Loving the QCAlgortihmFramework!
Emilio
-------------------------------
from clr import AddReference
AddReference("System")
AddReference("QuantConnect.Common")
AddReference("QuantConnect.Algorithm.Framework")
AddReference("QuantConnect.Indicators")
AddReference("QuantConnect.Common")
from QuantConnect import *
from QuantConnect.Indicators import *
from QuantConnect.Algorithm.Framework.Alphas import *
from QuantConnect.Data.Consolidators import *
import numpy as np
import pandas as pd
import decimal as d
from collections import deque
from datetime import datetime, timedelta
class TestAlphaModel3(AlphaModel):
'''Alpha model that uses a custom indicator to create insights'''
# Initialize variables
def __init__(self,
n1 = 15,
resolution = Resolution.Daily):
self.n1 = n1
self.resolution = resolution
self.predictionInterval = Time.Multiply(Extensions.ToTimeSpan(resolution), n1)

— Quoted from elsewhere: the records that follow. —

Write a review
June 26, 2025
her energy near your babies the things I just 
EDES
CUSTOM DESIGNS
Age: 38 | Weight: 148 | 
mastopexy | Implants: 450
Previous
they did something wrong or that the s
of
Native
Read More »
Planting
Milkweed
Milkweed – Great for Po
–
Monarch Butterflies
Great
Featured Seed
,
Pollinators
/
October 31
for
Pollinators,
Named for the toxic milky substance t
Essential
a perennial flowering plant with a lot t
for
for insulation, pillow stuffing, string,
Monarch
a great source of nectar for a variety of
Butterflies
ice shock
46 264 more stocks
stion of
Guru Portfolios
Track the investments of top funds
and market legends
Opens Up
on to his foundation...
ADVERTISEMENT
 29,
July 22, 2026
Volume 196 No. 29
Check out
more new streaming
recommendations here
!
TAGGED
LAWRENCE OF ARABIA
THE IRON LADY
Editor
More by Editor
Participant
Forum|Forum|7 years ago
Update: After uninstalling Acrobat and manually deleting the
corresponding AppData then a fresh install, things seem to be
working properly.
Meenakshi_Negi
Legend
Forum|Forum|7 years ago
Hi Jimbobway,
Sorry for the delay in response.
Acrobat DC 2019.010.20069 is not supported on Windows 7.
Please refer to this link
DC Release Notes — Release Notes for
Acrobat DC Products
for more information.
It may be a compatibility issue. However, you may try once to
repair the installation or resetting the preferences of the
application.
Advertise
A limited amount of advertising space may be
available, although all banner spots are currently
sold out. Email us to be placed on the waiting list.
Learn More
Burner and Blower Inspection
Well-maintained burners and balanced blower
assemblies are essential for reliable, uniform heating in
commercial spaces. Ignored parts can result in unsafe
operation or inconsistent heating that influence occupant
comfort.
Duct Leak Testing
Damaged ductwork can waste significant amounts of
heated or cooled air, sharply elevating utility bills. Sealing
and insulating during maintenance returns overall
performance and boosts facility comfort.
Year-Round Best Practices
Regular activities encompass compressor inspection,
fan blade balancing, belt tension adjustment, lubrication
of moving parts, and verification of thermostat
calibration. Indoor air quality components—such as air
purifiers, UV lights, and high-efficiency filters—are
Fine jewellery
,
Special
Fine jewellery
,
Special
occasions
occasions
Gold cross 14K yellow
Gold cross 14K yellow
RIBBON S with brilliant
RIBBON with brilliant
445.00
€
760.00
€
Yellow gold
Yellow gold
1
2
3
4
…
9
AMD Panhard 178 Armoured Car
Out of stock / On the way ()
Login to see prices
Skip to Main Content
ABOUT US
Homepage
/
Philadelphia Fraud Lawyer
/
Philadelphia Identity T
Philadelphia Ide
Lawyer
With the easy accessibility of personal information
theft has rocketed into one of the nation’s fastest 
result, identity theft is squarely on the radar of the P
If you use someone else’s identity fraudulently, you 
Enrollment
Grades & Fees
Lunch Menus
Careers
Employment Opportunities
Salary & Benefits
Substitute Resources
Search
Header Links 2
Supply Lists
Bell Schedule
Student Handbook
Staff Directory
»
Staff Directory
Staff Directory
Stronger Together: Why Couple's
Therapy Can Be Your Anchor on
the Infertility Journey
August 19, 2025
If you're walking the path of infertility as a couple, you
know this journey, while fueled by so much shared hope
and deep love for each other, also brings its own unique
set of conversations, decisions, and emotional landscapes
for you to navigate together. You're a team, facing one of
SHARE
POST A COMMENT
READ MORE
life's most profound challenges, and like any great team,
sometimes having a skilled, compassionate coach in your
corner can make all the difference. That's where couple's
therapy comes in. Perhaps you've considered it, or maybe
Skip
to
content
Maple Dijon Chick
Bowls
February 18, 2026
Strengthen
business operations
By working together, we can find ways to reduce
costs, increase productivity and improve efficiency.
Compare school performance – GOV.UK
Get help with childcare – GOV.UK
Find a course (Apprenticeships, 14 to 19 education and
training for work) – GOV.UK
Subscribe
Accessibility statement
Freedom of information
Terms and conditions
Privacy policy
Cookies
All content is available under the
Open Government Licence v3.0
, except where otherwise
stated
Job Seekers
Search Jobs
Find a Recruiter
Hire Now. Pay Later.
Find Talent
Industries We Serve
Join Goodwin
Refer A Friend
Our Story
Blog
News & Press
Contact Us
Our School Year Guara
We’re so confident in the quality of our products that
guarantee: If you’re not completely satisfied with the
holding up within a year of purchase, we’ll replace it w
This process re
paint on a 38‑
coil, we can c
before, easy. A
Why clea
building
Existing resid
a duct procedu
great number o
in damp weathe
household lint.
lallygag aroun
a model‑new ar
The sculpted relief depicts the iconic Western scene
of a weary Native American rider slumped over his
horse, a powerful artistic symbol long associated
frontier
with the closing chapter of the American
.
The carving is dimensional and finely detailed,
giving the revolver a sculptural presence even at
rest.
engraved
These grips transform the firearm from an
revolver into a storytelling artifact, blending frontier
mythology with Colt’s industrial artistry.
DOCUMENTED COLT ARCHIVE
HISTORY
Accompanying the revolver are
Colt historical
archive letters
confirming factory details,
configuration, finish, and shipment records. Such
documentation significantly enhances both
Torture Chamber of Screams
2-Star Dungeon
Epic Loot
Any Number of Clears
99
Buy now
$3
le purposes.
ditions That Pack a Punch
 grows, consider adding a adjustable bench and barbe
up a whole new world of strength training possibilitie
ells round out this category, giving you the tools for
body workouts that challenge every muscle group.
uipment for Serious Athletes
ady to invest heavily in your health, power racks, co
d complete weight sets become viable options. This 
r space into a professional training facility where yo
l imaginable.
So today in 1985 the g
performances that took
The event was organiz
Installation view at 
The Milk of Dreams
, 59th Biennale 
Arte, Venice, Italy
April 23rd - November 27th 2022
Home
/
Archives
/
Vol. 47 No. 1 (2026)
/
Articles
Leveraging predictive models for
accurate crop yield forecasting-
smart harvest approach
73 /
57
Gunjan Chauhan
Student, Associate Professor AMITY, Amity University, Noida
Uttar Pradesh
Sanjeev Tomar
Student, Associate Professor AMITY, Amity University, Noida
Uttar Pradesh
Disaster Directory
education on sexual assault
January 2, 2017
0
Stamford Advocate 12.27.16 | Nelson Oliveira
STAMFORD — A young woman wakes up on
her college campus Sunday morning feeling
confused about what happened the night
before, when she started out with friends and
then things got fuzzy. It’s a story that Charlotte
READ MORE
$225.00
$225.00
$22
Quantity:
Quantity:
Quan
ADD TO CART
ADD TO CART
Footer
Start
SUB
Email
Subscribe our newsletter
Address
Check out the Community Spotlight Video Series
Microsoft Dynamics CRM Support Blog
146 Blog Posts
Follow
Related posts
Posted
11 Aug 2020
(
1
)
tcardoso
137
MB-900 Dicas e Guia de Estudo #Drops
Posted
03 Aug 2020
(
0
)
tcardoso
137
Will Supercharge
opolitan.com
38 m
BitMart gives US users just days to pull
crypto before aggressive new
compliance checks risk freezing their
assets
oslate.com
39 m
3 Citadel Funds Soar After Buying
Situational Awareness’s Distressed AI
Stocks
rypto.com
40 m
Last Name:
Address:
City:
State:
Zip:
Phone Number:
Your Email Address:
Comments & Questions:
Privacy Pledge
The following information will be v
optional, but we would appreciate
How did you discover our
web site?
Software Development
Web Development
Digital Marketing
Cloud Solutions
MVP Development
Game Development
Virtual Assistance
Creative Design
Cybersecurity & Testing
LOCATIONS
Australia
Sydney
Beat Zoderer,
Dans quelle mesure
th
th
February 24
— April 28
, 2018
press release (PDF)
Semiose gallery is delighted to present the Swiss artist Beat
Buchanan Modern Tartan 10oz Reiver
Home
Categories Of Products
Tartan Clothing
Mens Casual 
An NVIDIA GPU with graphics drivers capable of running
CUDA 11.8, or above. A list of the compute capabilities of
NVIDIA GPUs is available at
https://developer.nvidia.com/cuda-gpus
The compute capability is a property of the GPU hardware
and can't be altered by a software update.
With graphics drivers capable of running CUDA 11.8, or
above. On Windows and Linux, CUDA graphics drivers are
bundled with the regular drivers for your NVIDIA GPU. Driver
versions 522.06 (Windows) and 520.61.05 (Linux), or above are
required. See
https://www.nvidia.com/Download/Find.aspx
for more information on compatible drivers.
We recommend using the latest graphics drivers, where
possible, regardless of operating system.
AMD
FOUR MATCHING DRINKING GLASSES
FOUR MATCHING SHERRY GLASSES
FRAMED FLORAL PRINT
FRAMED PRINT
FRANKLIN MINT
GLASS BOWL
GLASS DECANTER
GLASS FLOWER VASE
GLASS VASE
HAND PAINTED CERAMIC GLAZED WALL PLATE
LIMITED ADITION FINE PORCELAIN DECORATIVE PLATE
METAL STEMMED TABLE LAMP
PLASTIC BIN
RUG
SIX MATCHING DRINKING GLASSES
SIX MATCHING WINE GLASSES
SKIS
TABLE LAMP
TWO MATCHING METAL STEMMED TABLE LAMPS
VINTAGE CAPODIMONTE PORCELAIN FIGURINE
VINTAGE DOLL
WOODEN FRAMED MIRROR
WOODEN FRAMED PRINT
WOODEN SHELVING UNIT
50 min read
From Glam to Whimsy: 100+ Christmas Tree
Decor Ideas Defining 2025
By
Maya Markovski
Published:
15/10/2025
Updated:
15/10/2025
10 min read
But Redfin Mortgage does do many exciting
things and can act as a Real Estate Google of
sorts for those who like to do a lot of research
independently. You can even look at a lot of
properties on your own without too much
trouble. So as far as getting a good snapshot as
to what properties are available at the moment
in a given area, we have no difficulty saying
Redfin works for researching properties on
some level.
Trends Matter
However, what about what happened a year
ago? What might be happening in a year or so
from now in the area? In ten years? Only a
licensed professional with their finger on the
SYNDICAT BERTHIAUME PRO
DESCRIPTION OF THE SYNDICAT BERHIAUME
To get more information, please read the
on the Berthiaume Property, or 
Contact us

self.symbolDataBySymbol = {}
resolutionString = Extensions.GetEnumString(resolution, Resolution)
self.Name = '{}({},{})'.format(self.__class__.__name__, n1, resolutionString)
def Update(self, algorithm, data):
'''Updates this alpha model with the latest data from the algorithm.
This is called each time the algorithm receives data for subscribed securities
Args:
algorithm: The algorithm instance
data: The new data available
Returns:
The new insights generated'''
insights = []
for symbol, symbolData in self.symbolDataBySymbol.items():
if symbolData.MA.IsReady:
if symbolData.MAup:
if symbolData.MA.Value < 100:
insights.append(Insight.Price(symbolData.Symbol, self.predictionInterval, InsightDirection.Down))
elif symbolData.MAdown:
if symbolData.MA.Value > 100:
insights.append(Insight.Price(symbolData.Symbol, self.predictionInterval, InsightDirection.Up))
symbolData.MAup = symbolData.MA.Value > 100
return insights
def OnSecuritiesChanged(self, algorithm, changes):
'''Event fired each time the we add/remove securities from the data feed
Args:
algorithm: The algorithm instance that experienced the change in securities
changes: The security additions and removals from the algorithm'''
for added in changes.AddedSecurities:
symbolData = self.symbolDataBySymbol.get(added.Symbol)
if symbolData is None:
# create MA
symbolData = SymbolData(added)
symbolData.MA = CustomIndicator(added.Symbol, self.n1)
self.symbolDataBySymbol[added.Symbol] = symbolData
else:
# a security that was already initialized was re-added, reset the indicators
symbolData.MA.Reset()
class SymbolData:
'''Contains data specific to a symbol required by this model'''
def __init__(self, security):
self.Security = security
self.Symbol = security.Symbol
self.MA = None
# True if MA is above 100, otherwise false.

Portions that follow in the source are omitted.